Despite token price pressure, Jefferies remains constructive on memory suppliers due to the Jevons Paradox, which suggests that falling token prices should lead to rising DRAM prices. The report states that the argument that the DRAM industry has changed structurally looks increasingly powerful. Hynix, Samsung Electronics, and Micron are now trading at 7.8x, 6.8x, and 9.2x consensus 12-month forward earnings, respectively. Reflecting this view, Jefferies is increasing tech hardware exposure across portfolios, including Hynix and Kioxia with an initial 4% weighting each in the global long-only portfolio, and increasing the existing investment in Samsung Electronics by one percentage point.

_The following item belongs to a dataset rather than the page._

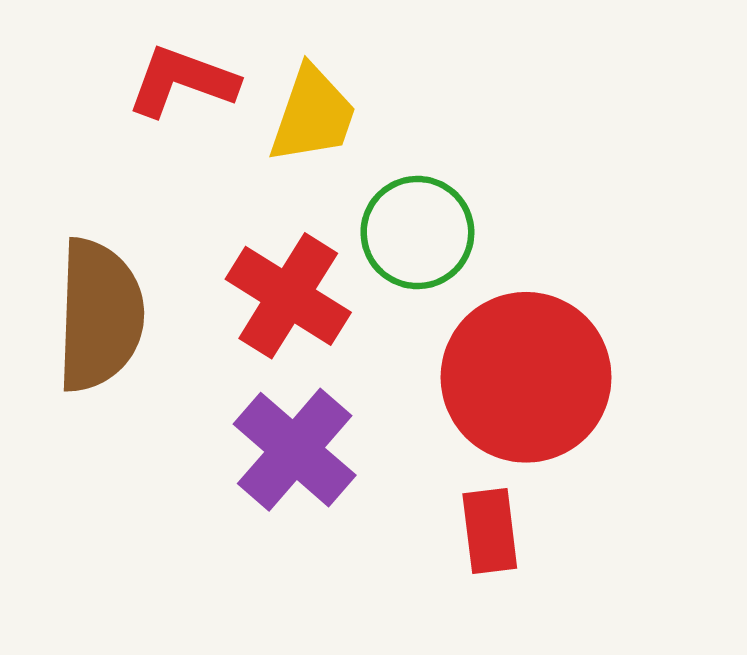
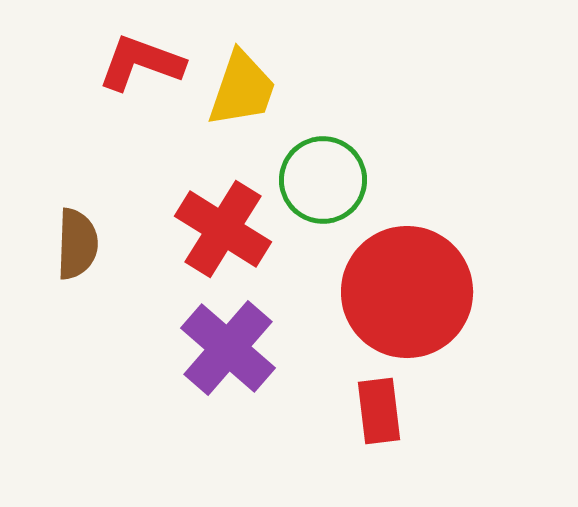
brown semicircle: (99, 315) -> (77, 244), size x0.6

Taiwan's Boom and TSMC Capex

On Taiwan, Jefferies noted boom-like conditions with real GDP up 14.55% year-on-year in the first quarter of 2026, the fastest quarterly growth rate in nearly 48 years. TSMC's capital expenditure is forecast to rise to US$56 billion in 2026 and US$65-70 billion in 2027, with AI expected to account for 31% of TSMC's revenues this year.

Cybersecurity Risks

The report also flagged cybersecurity risks, citing a Five Eyes Alliance warning that advances in AI could dramatically accelerate cyberattacks in the near future, with organizations having only months to prepare.